A Durable Power of Attorney If you become
incapacitated, your bills still must be paid, your investments managed
and so on. A Durable Power of Attorney helps ensure that during your
incapacitation there will be someone to manage your finances. This
individual, your agent, will be able to write checks, deposit and
withdraw money from your accounts on your behalf and speak with your
financial advisers, among other things. Be sure to pick as your
financial agent someone you trust and who will act in your best
Don’t confuse a Durable Power of Attorney with a Power of Attorney. The latter ceases to be legally valid as soon as you become incapacitated. You need a Durable Power of Attorney
A caveat: Despite the importance of a Durable Power of Attorney, many
financial institutions and real estate title companies don’t like them.
They worry the document may have been revoked by its creator and
replaced with a different one and that the individual claiming to be
your financial agent may be trying to steal money from you. So it may be
difficult for your financial agent to use your Durable Power of
The more recent the power of attorney, the more likely it will be
honored, but this varies from state-to-state. Also, financial
institutions and title companies have their own criteria for when they
will accept a Power of Attorney document.
Before you prepare yours, find out the criteria of your financial
institutions and real estate title companies. Also, check with the
companies that hold your retirement accounts to see if they have their
own Power of Attorney forms; aif they do, use theirs.

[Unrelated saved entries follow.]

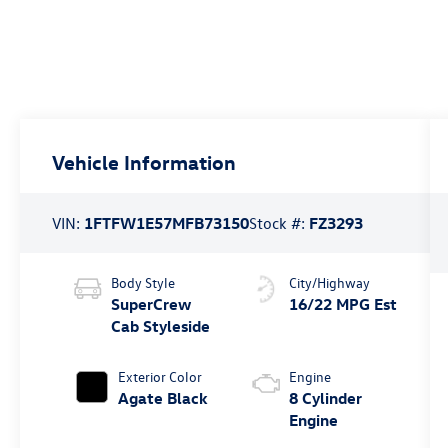
Vehicle Information
VIN:
1FTFW1E57MFB73150
Stock #:
FZ3293
Body Style
City/Highway
SuperCrew
16/22 MPG Est
Cab Styleside
Exterior Color
Engine
Agate Black
8 Cylinder
Engine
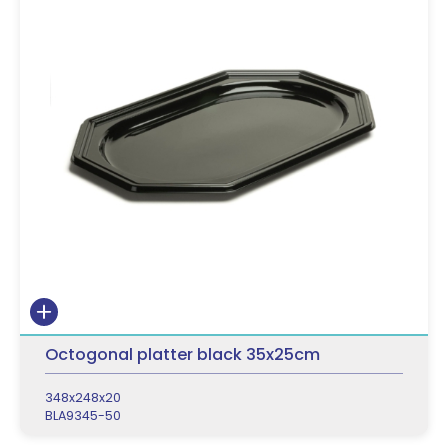
Octogonal platter black 35x25cm
348x248x20
BLA9345-50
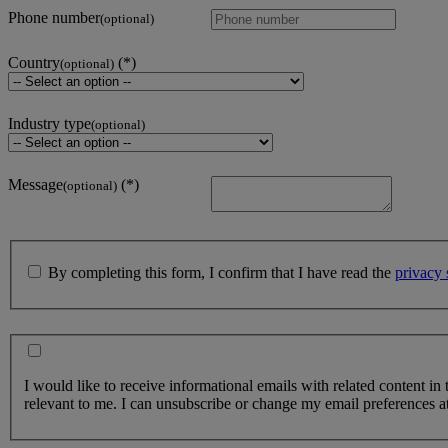
Phone number
(optional)
Country
(optional)
Industry type
(optional)
Message
(optional)
By completing this form, I confirm that I have read the
privacy 
I would like to receive informational emails with related content in
relevant to me. I can unsubscribe or change my email preferences at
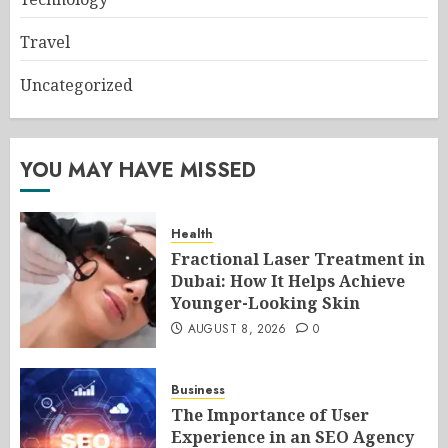
Travel
Uncategorized
YOU MAY HAVE MISSED
Health
Fractional Laser Treatment in
Dubai: How It Helps Achieve
Younger-Looking Skin
AUGUST 8, 2026
0
Business
The Importance of User
Experience in an SEO Agency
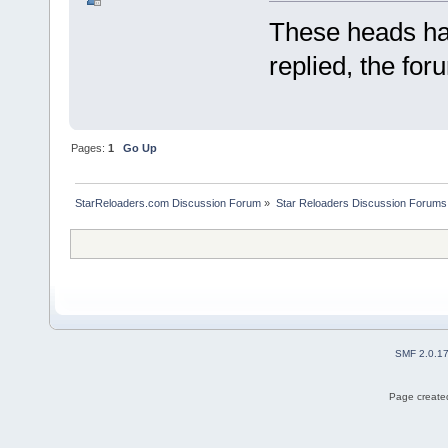
These heads hav
replied, the for
Pages:
1
Go Up
StarReloaders.com Discussion Forum
»
Star Reloaders Discussion Forums
SMF 2.0.1
Page created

A Revocable Living Trust To avoid problems with Powers of Attorney, some people set up a revocable living trust, which essentially acts like a super
power of attorney. Financial institutions are legally obligated to
comply with their terms. Generally,a revocable living trust is most
appropriate for estates worth more than $1 million.
When you set up a revocable living trust, you transfer your assets to
the trust and designate yourself as trustee. This way, you can continue
to manage and benefit from those assets as you did before they were in
the trust. If you can no longer act as the trustee because you become
incapacitated, the individual you designated as your successor trustee
manages the trust. Most people choose their spouse or partner, a close
relative or a trusted friend.
A living trust doesn’t eliminate the need for a Durable Power of
Attorney, however. You’ll still need that document to identify the
person you want to manage your retirement accounts, like your 401(k) and
your IRAs, because these kinds of accounts cannot be transferred into a
A HIPAA Release
HIPAA is the acronym for the federal Health Insurance Portability and
Accountability Act. Among other things, this law prohibits your doctors
from discussing your medical condition and treatment with anyone —
including family members and close friends — other than those
individuals you specifically list on your HIPAA form. Only those people
will have full access to your medical team.
An Organ Donation Authorization You
may want to donate your organs when you die so someone can benefit from
them. If so, make your wishes known on your driver’s license or
register with an organ bank or with your hospital. Be sure to make your
family and your health care agent aware of your wishes.